A Hot Take: The Top 5 Peppers for Perfect Canning And Pickling
Peppers come in all sizes, shapes, and colors, and range from sweet to fiery hot. Different kinds of peppers can be used in a variety of dishes, from salads to sandwiches to pizza toppings.
But did you know that peppers are also great for canning and pickling? In this article, we'll introduce 5 kinds of peppers great for canning and pickling!
What does a banana pepper look like?
Banana peppers are medium-sized peppers, 4 to 6 inches long. This type of pepper is usually yellow or green but can mature to orange or red.
Why does banana pepper good for canning and pickling?
Banana peppers are sweet and mild, making them a great choice for pickling. They are typically harvested when they are yellow or green and can be pickled whole, sliced, or stuffed with cheese, sausage, or other ingredients.
Banana peppers can be processed in a water bath canner and are delicious on sandwiches, in salads, or as a snack.
How hot is a banana pepper?
SHU (Scoville Heat Units): 0 – 500
What does a Jalapeño pepper look like?
Jalapeño peppers are thick-walled, medium-sized pepper. Most are 2-3 inches long, but some jalapeños are up to 6 inches long. They are usually harvested when green but will mature to red.
Why does Jalapeño pepper good for canning and pickling?
Jalapeños are firm and hold up well in pickling solutions. They have a medium heat level, making them a popular choice for spicy pickled vegetables.
Jalapeños can be pickled whole, sliced, or stuffed and can be added to sandwiches or used as toppings for nachos or burgers.
How hot is a jalapeño pepper?
SHU (Scoville Heat Units): 2,500 - 6,000
What does a Cherry Pepper look like?
Cherry peppers have small, uniform pods, averaging 2 to 7 centimeters in both diameter and length and are round to slightly ovate in shape and attached to dark green, fibrous stems.
Why does Cherry pepper good for canning and pickling?
Cherry peppers are small and round, making them a great choice for pickling whole. They can also be sliced and pickled with other ingredients to create a spicy and flavorful condiment.
Cherry peppers are traditionally stuffed with cheese or vegetables and are pickled in vinegar and salt solutions. They make a great addition to antipasto trays and salads.
How hot is a Cherry Pepper?
SHU (Scoville Heat Units): 2,500 - 6,000
Hungarian wax pepper
What does a Hungarian wax pepper look like?
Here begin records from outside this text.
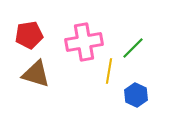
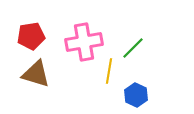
red pentagon: moved 2 px right, 1 px down
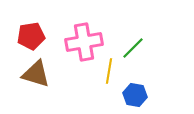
blue hexagon: moved 1 px left; rotated 15 degrees counterclockwise
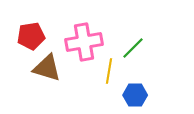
brown triangle: moved 11 px right, 6 px up
blue hexagon: rotated 10 degrees counterclockwise
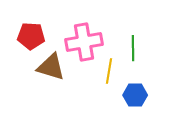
red pentagon: rotated 12 degrees clockwise
green line: rotated 45 degrees counterclockwise
brown triangle: moved 4 px right, 1 px up
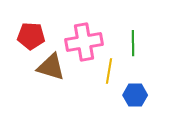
green line: moved 5 px up
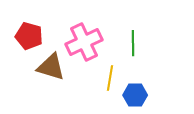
red pentagon: moved 2 px left; rotated 12 degrees clockwise
pink cross: rotated 15 degrees counterclockwise
yellow line: moved 1 px right, 7 px down
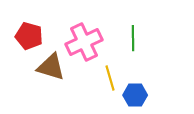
green line: moved 5 px up
yellow line: rotated 25 degrees counterclockwise
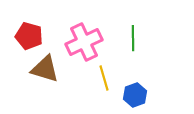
brown triangle: moved 6 px left, 2 px down
yellow line: moved 6 px left
blue hexagon: rotated 20 degrees counterclockwise
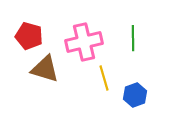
pink cross: rotated 12 degrees clockwise
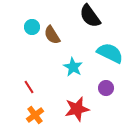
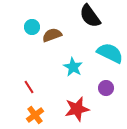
brown semicircle: rotated 102 degrees clockwise
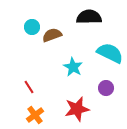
black semicircle: moved 1 px left, 1 px down; rotated 125 degrees clockwise
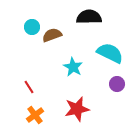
purple circle: moved 11 px right, 4 px up
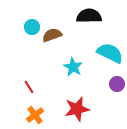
black semicircle: moved 1 px up
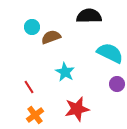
brown semicircle: moved 1 px left, 2 px down
cyan star: moved 8 px left, 5 px down
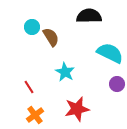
brown semicircle: rotated 78 degrees clockwise
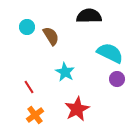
cyan circle: moved 5 px left
brown semicircle: moved 1 px up
purple circle: moved 5 px up
red star: rotated 15 degrees counterclockwise
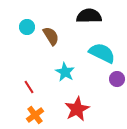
cyan semicircle: moved 8 px left
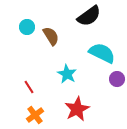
black semicircle: rotated 145 degrees clockwise
cyan star: moved 2 px right, 2 px down
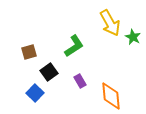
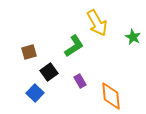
yellow arrow: moved 13 px left
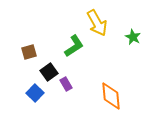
purple rectangle: moved 14 px left, 3 px down
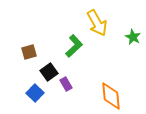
green L-shape: rotated 10 degrees counterclockwise
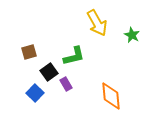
green star: moved 1 px left, 2 px up
green L-shape: moved 10 px down; rotated 30 degrees clockwise
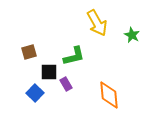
black square: rotated 36 degrees clockwise
orange diamond: moved 2 px left, 1 px up
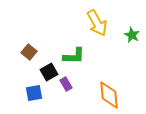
brown square: rotated 35 degrees counterclockwise
green L-shape: rotated 15 degrees clockwise
black square: rotated 30 degrees counterclockwise
blue square: moved 1 px left; rotated 36 degrees clockwise
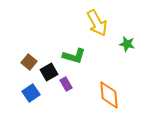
green star: moved 5 px left, 9 px down; rotated 14 degrees counterclockwise
brown square: moved 10 px down
green L-shape: rotated 15 degrees clockwise
blue square: moved 3 px left; rotated 24 degrees counterclockwise
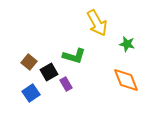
orange diamond: moved 17 px right, 15 px up; rotated 16 degrees counterclockwise
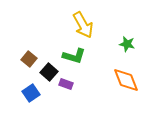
yellow arrow: moved 14 px left, 2 px down
brown square: moved 3 px up
black square: rotated 18 degrees counterclockwise
purple rectangle: rotated 40 degrees counterclockwise
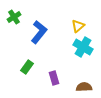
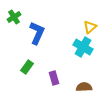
yellow triangle: moved 12 px right, 1 px down
blue L-shape: moved 2 px left, 1 px down; rotated 15 degrees counterclockwise
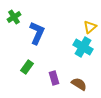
brown semicircle: moved 5 px left, 3 px up; rotated 35 degrees clockwise
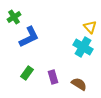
yellow triangle: rotated 32 degrees counterclockwise
blue L-shape: moved 8 px left, 4 px down; rotated 40 degrees clockwise
green rectangle: moved 6 px down
purple rectangle: moved 1 px left, 1 px up
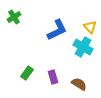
blue L-shape: moved 28 px right, 7 px up
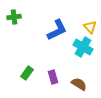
green cross: rotated 24 degrees clockwise
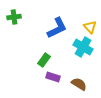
blue L-shape: moved 2 px up
green rectangle: moved 17 px right, 13 px up
purple rectangle: rotated 56 degrees counterclockwise
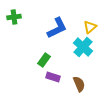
yellow triangle: rotated 32 degrees clockwise
cyan cross: rotated 12 degrees clockwise
brown semicircle: rotated 35 degrees clockwise
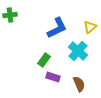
green cross: moved 4 px left, 2 px up
cyan cross: moved 5 px left, 4 px down
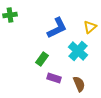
green rectangle: moved 2 px left, 1 px up
purple rectangle: moved 1 px right, 1 px down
Hungarian wax peppers are similar in appearance to banana peppers, creamy yellow, and elongated in shape. They're red-orange when fully ripe but most often used at the yellow stage.
Why does Hungarian wax pepper good for canning and pickling?
Hungarian wax peppers are usually harvested when they are yellow or red and have a mild to medium heat level. They are great for pickling or canning whole, sliced, or stuffed.
Hungarian wax peppers can be pickled in vinegar and salt solutions or canned in a water bath canner. They are delicious on sandwiches, in salads, or as a pizza topping.
How hot is a Hungarian wax pepper?
SHU (Scoville Heat Units): 5,000 - 15,000
What does Anaheim pepper look like?
Anaheim peppers are medium-sized pepper about 6-10 inches long. They ripen from green to red.
Why does Anaheim pepper good for canning and pickling?
Anaheim peppers are mild to medium in heat and have a thin skin, making them great for roasting and pickling. They have a sweet and slightly earthy flavor and can be pickled whole, sliced, or roasted and added to salsas and salads.
Anaheim peppers are traditionally used in Mexican cuisine and are also great for stuffing with cheese or meat before pickling.
How hot is the Anaheim pepper?
SHU (Scoville Heat Units): 500 - 2500
Peppers are a great addition to any garden, and with the right varieties, you can enjoy them all year round through canning and pickling. Banana peppers, jalapeños, and cherry peppers are just a few of the many garden pepper varieties that can be pickled or canned for later use.
So why not try growing some of these varieties in your garden this year and enjoy the fruits of your labor for months to come?